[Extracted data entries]
━━━━━━━━━━━━━━━━━━━━
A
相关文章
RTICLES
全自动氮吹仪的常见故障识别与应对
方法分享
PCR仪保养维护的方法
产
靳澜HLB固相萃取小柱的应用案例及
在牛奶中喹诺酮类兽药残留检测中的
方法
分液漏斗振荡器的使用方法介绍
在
━━━━━━━━━━━━━━━━━━━━
- Activity
The reply must consist solely of the lines from the one containing "PCR仪保养维护的方法" through the last line of the data, reproduced exactly.

- Response to this exercise
PCR仪保养维护的方法
产
靳澜HLB固相萃取小柱的应用案例及
在牛奶中喹诺酮类兽药残留检测中的
方法
分液漏斗振荡器的使用方法介绍
在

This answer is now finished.